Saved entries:
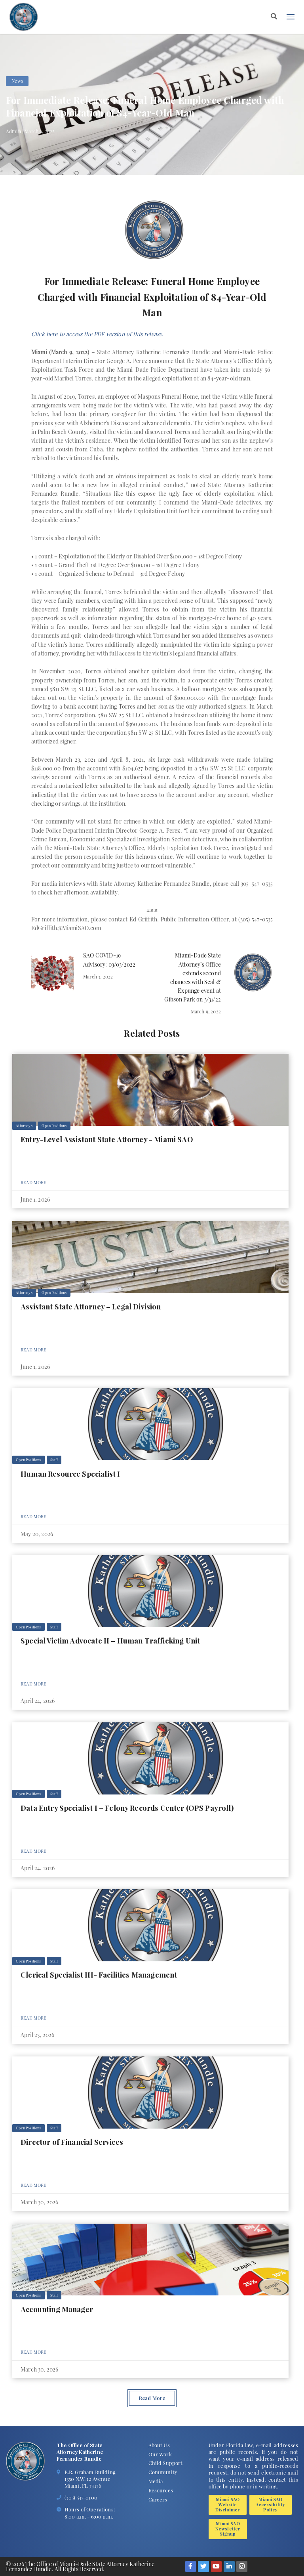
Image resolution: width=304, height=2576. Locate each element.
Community (162, 2472)
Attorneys (24, 1125)
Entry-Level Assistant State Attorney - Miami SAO (107, 1139)
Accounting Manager (57, 2309)
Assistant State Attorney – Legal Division (91, 1306)
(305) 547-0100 (81, 2497)
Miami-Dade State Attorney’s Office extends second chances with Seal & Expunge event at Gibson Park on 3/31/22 (192, 977)
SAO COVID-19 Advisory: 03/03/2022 (109, 960)
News (17, 81)
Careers (157, 2499)
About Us (159, 2445)
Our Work (160, 2454)
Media (155, 2481)
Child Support (165, 2462)
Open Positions (54, 1125)
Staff (54, 1459)
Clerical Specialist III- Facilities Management (99, 1975)
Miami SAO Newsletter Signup (228, 2528)
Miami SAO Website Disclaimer (227, 2504)
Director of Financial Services (72, 2142)
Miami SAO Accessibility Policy (270, 2504)
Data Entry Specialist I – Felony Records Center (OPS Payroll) (127, 1808)
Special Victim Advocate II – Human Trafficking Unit (110, 1640)
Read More (33, 1182)
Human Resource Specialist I (70, 1474)
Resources (160, 2490)
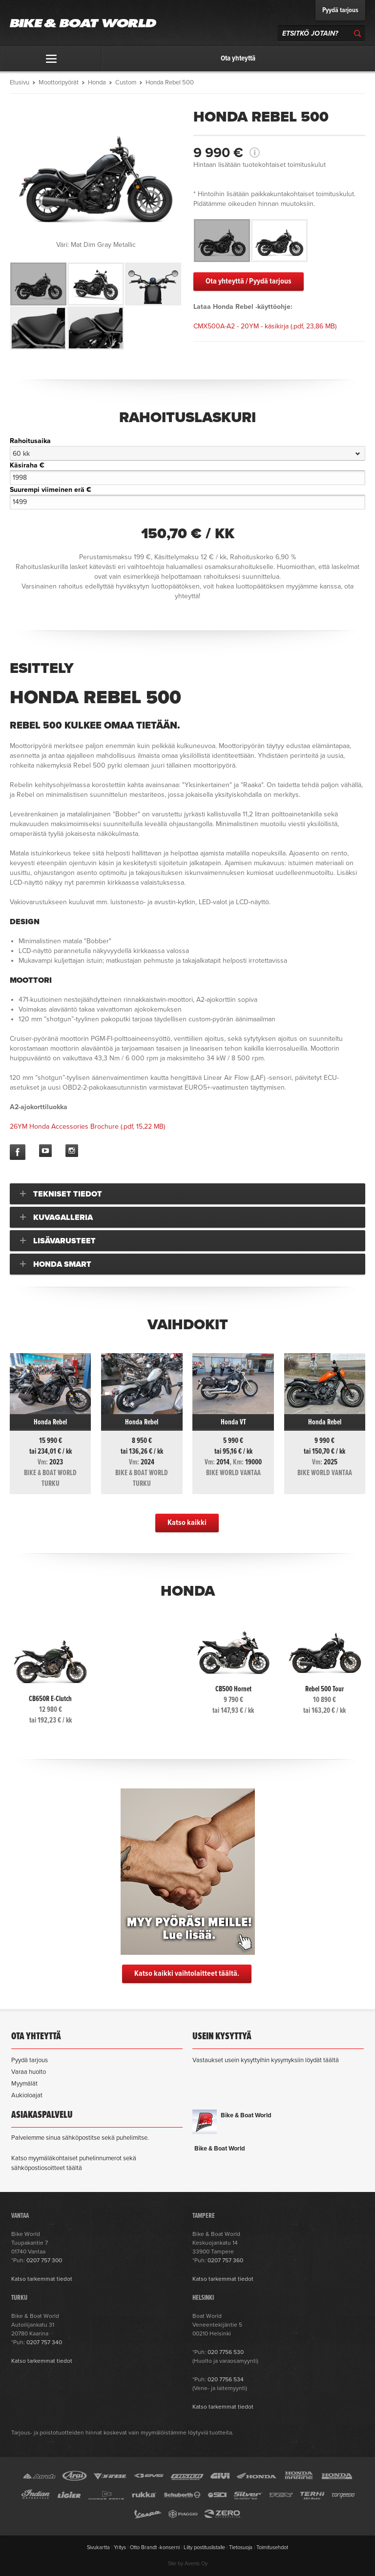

> **WHAT IS REQUIRED**
The answer consists of the lines from the one holding "About Us (159, 2445)" to the end of the records, inclusive, restated exactly and without pictures.

> **ANSWER FOR THIS EXERCISE**
About Us (159, 2445)
Our Work (160, 2454)
Media (155, 2481)
Child Support (165, 2462)
Open Positions (54, 1125)
Staff (54, 1459)
Clerical Specialist III- Facilities Management (99, 1975)
Miami SAO Newsletter Signup (228, 2528)
Miami SAO Website Disclaimer (227, 2504)
Director of Financial Services (72, 2142)
Miami SAO Accessibility Policy (270, 2504)
Data Entry Specialist I – Felony Records Center (OPS Payroll) (127, 1808)
Special Victim Advocate II – Human Trafficking Unit (110, 1640)
Read More (33, 1182)
Human Resource Specialist I (70, 1474)
Resources (160, 2490)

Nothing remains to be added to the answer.